Now, I am sure some are wondering what my strategy is? Well, let me explain it this way. Yes, I own a SmartCar. No, I did not get it right away, so I did not exhibit the Just-Must-Have approach. Although, I have a close relative that did get a SmartCar very soon after they came to the United States, and yes, they experienced some issues about 1 week after they got it. Some will say, but the SmartCar has been around in Europe for years, true, but driving in Europe is not the same as in most of the United States. So, did I exhibit the Profit-Driven approach? Yes and No. Yes, in that I decided and ordered my SmartCar when fuel costs where well over $4.00 US. No, in the sense that the SmartCar had been in the United States for about 18 months before I got mine, given that there was about a 6 month queue between order and receipt of a SmartCar. So I would say my approach was part Common-Sense, but not completely.

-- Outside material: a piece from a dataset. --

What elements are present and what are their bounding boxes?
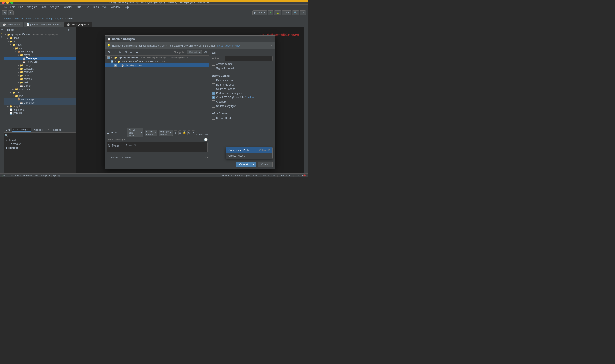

As for virtualization adoption, specific to .0 releases? I never recommend anything but the Common-Sense approach. This is regardless of the vendor, the situation or the environment selected. Virtualization should be stable, safe, and consistent, if not, it generates more headaches than anyone should have to deal with, never mind the endless-seeming long days, and very odd hours on the phone with vendor technical support, where we are all scratching our heads. True, I often get yelled at for this, and at times it has been at the expense of my personal standing or reputation! However, history has proven, I have been right, and the very same individuals that absolutely hated my view on virtualization adoption, with reluctant, grudging omission, noted I was after all, correct. In the course of time, those that disagreed have been mollified if not thankful for my stubborn stance on late adoption of virtualization, when it comes to .0 release implementations or infrastructure migrations to same.

Some will ask, why this topic now? That is a good question. With the recent release of vSphere 1.0 (insert polite cough here), including vCenter 4.0, ESX/ESXi 4.0, etc., moreover, Microsoft Windows 2008 R2, with some key features that support improved Hyper-V platform use and function, for example, the Clustered Shared Volume (CSV) 1.0 feature coming into its own. Not to ignore, RHEL 5.4 with KVM .83, .84, or maybe even .85, thus approaching KVM 1.0? Now seemed a reasonable.